PROMPT
Exactly as they appear, reproduce the lines from the one holding "scientifiques 2024 est ouvert" through the last line of the material below.

AVAILABLE RECORDS
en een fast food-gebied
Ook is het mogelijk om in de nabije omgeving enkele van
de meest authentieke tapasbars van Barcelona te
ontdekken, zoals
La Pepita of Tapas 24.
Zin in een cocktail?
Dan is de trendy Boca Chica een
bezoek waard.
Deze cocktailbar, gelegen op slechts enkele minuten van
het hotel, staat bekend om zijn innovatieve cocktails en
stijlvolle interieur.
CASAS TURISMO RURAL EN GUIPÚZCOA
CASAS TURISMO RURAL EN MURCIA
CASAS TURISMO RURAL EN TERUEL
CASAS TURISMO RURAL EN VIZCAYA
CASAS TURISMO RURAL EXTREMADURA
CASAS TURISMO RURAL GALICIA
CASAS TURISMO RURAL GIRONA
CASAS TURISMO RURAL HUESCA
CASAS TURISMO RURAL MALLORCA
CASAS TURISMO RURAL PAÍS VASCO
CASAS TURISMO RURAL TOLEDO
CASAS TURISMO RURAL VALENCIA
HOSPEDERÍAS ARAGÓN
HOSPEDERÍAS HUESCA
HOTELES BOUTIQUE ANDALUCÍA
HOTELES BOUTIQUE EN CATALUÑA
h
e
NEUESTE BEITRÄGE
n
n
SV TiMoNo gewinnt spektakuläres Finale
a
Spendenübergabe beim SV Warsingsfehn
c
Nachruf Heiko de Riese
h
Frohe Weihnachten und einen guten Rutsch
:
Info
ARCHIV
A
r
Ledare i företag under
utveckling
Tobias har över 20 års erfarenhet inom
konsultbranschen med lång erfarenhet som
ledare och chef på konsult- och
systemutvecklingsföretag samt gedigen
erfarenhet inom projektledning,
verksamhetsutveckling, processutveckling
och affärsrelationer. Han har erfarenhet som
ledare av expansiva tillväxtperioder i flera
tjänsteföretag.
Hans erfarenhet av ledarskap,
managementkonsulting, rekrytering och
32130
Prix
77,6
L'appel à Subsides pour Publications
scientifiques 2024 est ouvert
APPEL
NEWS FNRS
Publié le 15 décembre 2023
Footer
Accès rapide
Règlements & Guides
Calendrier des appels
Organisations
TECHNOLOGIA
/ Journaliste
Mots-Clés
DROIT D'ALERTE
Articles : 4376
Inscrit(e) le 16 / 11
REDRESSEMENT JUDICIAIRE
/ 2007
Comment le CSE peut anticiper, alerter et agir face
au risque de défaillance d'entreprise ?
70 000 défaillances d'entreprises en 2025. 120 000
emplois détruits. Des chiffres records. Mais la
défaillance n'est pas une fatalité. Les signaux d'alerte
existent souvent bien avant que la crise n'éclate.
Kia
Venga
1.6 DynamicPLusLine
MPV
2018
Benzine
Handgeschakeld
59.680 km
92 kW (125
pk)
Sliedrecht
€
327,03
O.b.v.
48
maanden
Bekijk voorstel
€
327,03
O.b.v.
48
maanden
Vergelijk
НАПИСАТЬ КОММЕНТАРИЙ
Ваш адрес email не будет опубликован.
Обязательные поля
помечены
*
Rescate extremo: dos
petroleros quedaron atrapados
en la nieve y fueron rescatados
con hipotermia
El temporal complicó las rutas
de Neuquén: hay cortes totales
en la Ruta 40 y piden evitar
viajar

EXERCISE RESPONSE
scientifiques 2024 est ouvert
APPEL
NEWS FNRS
Publié le 15 décembre 2023
Footer
Accès rapide
Règlements & Guides
Calendrier des appels
Organisations
TECHNOLOGIA
/ Journaliste
Mots-Clés
DROIT D'ALERTE
Articles : 4376
Inscrit(e) le 16 / 11
REDRESSEMENT JUDICIAIRE
/ 2007
Comment le CSE peut anticiper, alerter et agir face
au risque de défaillance d'entreprise ?
70 000 défaillances d'entreprises en 2025. 120 000
emplois détruits. Des chiffres records. Mais la
défaillance n'est pas une fatalité. Les signaux d'alerte
existent souvent bien avant que la crise n'éclate.
Kia
Venga
1.6 DynamicPLusLine
MPV
2018
Benzine
Handgeschakeld
59.680 km
92 kW (125
pk)
Sliedrecht
€
327,03
O.b.v.
48
maanden
Bekijk voorstel
€
327,03
O.b.v.
48
maanden
Vergelijk
НАПИСАТЬ КОММЕНТАРИЙ
Ваш адрес email не будет опубликован.
Обязательные поля
помечены
*
Rescate extremo: dos
petroleros quedaron atrapados
en la nieve y fueron rescatados
con hipotermia
El temporal complicó las rutas
de Neuquén: hay cortes totales
en la Ruta 40 y piden evitar
viajar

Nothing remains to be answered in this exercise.